Course Offerings | Natural Science

Division of Science and Mathematics

Preston Miles (chair), Keith Dunn, Anne Lubbers, Brent White, Marshall Wilt

The course sequence NSC 110 and 120 is intended to serve as one option for fulfilling general education science requirements for students not intending to major in a science. The primary goals of these courses are:
- to develop an appreciation of the natural world and
- to gain an understanding of the scientific worldview and how it differs from other ways of perceiving the world.

Because of the ease with which connections can be made between areas of inquiry, the integrated approach, used in NSC 110 and 120, has greater likelihood of being successful in accomplishing these goals. Disciplinary distinctions, which are necessary for training specialists in a field (major), can limit the background obtained by general education students.

NSC 110 and 120 is built on a general chronological framework with topics selected that support a solid understanding of the major areas of cosmological and biological evolution. Students considering a major in science are encouraged to complete general education requirements in science through our traditional disciplinary courses (BIO 110, CHE 131, PHY 110, PSY 110).

Natural Science Courses

NSC 110 Natural Science-I (four credit hours)
An introductory survey of science with emphasis upon how scientific understandings have developed and the bases upon which current explanations depend. The course presents a science-based world view that traces the continuity of natural processes in cosmology and in the physical and biological evolution of our planet.

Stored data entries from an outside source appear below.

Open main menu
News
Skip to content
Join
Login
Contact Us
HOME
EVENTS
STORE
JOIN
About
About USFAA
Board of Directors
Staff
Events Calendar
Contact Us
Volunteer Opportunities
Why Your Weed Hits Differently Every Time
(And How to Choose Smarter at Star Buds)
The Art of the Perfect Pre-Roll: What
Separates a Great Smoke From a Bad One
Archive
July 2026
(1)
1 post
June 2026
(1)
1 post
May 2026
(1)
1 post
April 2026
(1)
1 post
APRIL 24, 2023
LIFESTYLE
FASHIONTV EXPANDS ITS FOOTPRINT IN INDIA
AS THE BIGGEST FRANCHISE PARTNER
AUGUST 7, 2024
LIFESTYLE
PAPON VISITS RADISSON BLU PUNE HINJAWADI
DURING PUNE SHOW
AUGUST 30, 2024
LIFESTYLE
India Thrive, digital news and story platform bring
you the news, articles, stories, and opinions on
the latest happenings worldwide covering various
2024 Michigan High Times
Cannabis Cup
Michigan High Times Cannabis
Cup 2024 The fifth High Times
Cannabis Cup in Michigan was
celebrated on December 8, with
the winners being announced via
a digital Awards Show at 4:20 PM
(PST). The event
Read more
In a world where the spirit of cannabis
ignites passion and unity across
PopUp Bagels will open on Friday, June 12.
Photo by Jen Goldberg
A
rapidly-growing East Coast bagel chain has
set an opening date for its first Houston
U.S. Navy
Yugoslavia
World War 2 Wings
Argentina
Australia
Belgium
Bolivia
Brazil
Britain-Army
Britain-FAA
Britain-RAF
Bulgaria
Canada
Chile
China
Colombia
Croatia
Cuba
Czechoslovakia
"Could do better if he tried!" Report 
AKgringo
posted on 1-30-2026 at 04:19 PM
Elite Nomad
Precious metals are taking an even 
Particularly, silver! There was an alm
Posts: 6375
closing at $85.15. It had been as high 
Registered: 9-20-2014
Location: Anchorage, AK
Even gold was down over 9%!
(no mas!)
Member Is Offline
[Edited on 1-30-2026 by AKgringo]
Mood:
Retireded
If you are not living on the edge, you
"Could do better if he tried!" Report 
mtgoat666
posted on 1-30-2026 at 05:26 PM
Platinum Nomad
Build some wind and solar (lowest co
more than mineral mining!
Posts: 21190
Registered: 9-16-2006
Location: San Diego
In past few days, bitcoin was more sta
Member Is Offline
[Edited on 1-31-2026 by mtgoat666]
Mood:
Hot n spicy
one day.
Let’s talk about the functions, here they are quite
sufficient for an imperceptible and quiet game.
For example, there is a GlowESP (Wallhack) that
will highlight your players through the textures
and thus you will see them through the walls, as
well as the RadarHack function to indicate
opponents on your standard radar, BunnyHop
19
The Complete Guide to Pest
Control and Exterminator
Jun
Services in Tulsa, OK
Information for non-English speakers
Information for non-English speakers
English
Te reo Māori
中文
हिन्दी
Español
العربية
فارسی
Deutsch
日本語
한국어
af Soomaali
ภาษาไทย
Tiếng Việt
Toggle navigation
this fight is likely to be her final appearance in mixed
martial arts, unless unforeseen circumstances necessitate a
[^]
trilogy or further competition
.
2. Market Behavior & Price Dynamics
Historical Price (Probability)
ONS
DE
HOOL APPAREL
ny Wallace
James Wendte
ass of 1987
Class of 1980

Topics include motion, astronomy, energy, the structure of matter, the origin of the world, evolution, biological diversity of life, regulation of life, and the human position in the world. Laboratory work is required. Prerequisite: basic skills in math.

NSC 120 Natural Science-II (four credit hours)
A continuation of NSC 110. Prerequisite: NSC 110.

Special Topic 2002-2003:
NSC 210 Life and Literature

taught by Humana Scholars Lynn Margulis and her son, Dorion Sagan. Dr. Margulis has won numerous awards for her original research in the areas of cell biology and evolution. In recent years, Dr. Margulis' collaborations with Dorion Sagan have led to the publication of award-winning books and essays on scientific topics especially written for general audiences. With a dual emphasis on science and writing, their CentreTerm course will appeal to a broad audience. This course will offer students an unprecedented opportunity to learn from, and to be challenged by, two outstanding natural history writers. An interest in biology is expected; however, the course will be taught at a level that will be readily accessible to non-science majors. An exploration of the world of scientific literature by two of its most noted practitioners. Analysis and discussion of literature and literary styles with a focus on the writings of Margulis and Sagan. Students have extensive opportunities to develop skills in a number of styles of scientific communication including poetry and essays. Oral presentations on selected topics will also be developed. Prerequisite: One introductory science course.